鬼婆



 日本海側のTという町へ取材に行った際、宿泊先の旅館の主人と親しくなった。

 名刺代わりに自著を渡して来訪した目的を伝えると、ぜひ行って欲しいところがあるという。

 この町で生まれ育った主人が、幼少期からずっと気になっている場所があるらしい。

「行きたくても、私は絶対に行っちゃいけない場所なんです」

 含みのある言い方が気になった。


 明朝、その場所が見えるところまで案内してもらった。

 旅館から三十分ほど車で行くと、海が望める見晴らしの良い高台に出た。

「あそこです」

 主人が行きたくても行けない場所とは、沖合にぽつりとある小さな島だった。無人島だという。

「あの島には鬼婆がいるんだぞと、近所に住む婆さんからそれはもう毎日のように聞かされたもんです。子供のころは怖くってねぇ」

 私は感動していた。

 語り手の高齢化により、地域の伝承が次世代に語り継がれることは少なくなった。その土地に根付く伝承を調査するには、今は、すでに編まれている民俗資料から発掘するやり方が主になる。だから、このような原体験をお持ちの方と出会えるのは大変まれで貴重なことなのだ。

 私はメモを取りながら質問をしていった。

「この地域には元々、鬼婆伝説があったんですか?」

「いや、私は知らないですね」

 主人は趣味で地元の民俗誌などを調べているそうだが、無人島の鬼婆の話はいまだに見つけられていないという。
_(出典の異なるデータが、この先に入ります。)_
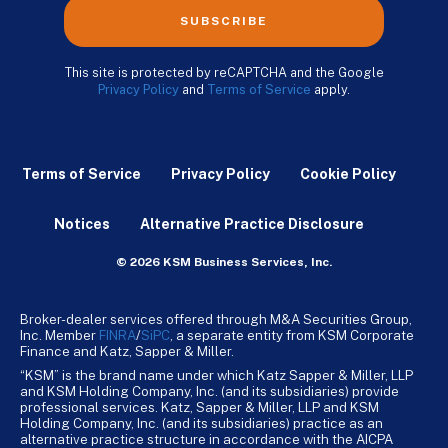
SUBSCRIBE
This site is protected by reCAPTCHA and the Google
Privacy Policy
and
Terms of Service
apply.
Terms of Service
Privacy Policy
Cookie Policy
Notices
Alternative Practice Disclosure
© 2026 KSM Business Services, Inc.
Broker-dealer services offered through M&A Securities Group,
Inc. Member
FINRA
/
SiPC
, a separate entity from KSM Corporate
Finance and Katz, Sapper & Miller.
“KSM” is the brand name under which Katz Sapper & Miller, LLP
and KSM Holding Company, Inc. (and its subsidiaries) provide
professional services. Katz, Sapper & Miller, LLP and KSM
Holding Company, Inc. (and its subsidiaries) practice as an
alternative practice structure in accordance with the AICPA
「子供がさらわれたとか、神隠しのような伝承もありませんか?」

てんの話ならあったかな。でも鬼婆の仕業とされるものは知らないですね」

 無人島の鬼婆は近所の婆さんの作り話だったのだろうか。それはそれで面白いが。

「なんであんなに怖かったのかなぁ」

 無人島の鬼婆が人をとって食うとか、子供を攫うというような話を、その婆さんからは聞いた覚えがないという。

 ただ「島には絶対に行くな」と釘を刺され、行けば絶対に怖い目に遭うぞと脅かされた。どんな目に遭うのかは話してくれなかったし、聞きたくもなかったという。

「鬼婆があの島にいるということが怖くて、海で隔たれていてもまったく安心できませんでしたね。いつか島を渡ってやって来るかもしれないってね。夕方になったら、どんなに楽しい遊びをしていてもパッとやめて、走って家まで帰っていましたから」


 そんな鬼婆のこともやがて忘れていき、大人になって、働くために都会へ出て、結婚をし、子を二人儲け、十年ほど前に家業の旅館を継ぐために地元へ帰った。

 その後、本格的に旅館を継ぐこととなり、この地で骨を埋める覚悟もできたので、自分の生まれ育ったこの土地のことをもっと知ろうと端から端までまわった。

 そして、この場所から鬼婆の無人島を数十年ぶりに見た。

 子供のころの思い出が、次から次へと蘇ってきたという。

 その記憶をたどって、鬼婆の話を聞かせてくれた婆さんの家を探してみた。

 婆さんの家は残っていたが、何十年も人の住んでいないお化け屋敷になっていた。

 表札もないので名前もわからない。

 親に聞いてみると、そんな婆さんなんか知らんという。

 あの家に住んでた婆さんだよといっても、知らん知らん、あの家はずっと空き家のまんまやといわれた。

 もう親も高齢なので忘れているのだろうと地元の友人に聞いてみたが、この町を一度も離れていない友人からも知らないといわれた。そんな話をお前から聞いたことがないと。

「婆さんちで友達とスイカや桃をたらふく食べた記憶もあるんですが、誰と行ったかを覚えていないんです。連絡つきそうなヤツにはみんな聞いてみたんですけどね……」

 婆さんの存在が住人たちの記憶から完全に風化してしまっただけなのか。

 婆さんも鬼婆の話も、幼少期の主人の想像が産んだものだったのか。

 今となっては確かめるすべはない。

「あの婆さんが鬼婆だったのかもしれません。島に帰っちゃったのかな」

 行くなと言われたので、たぶん、死ぬまで無人島には行くことはないだろうと主人はいった。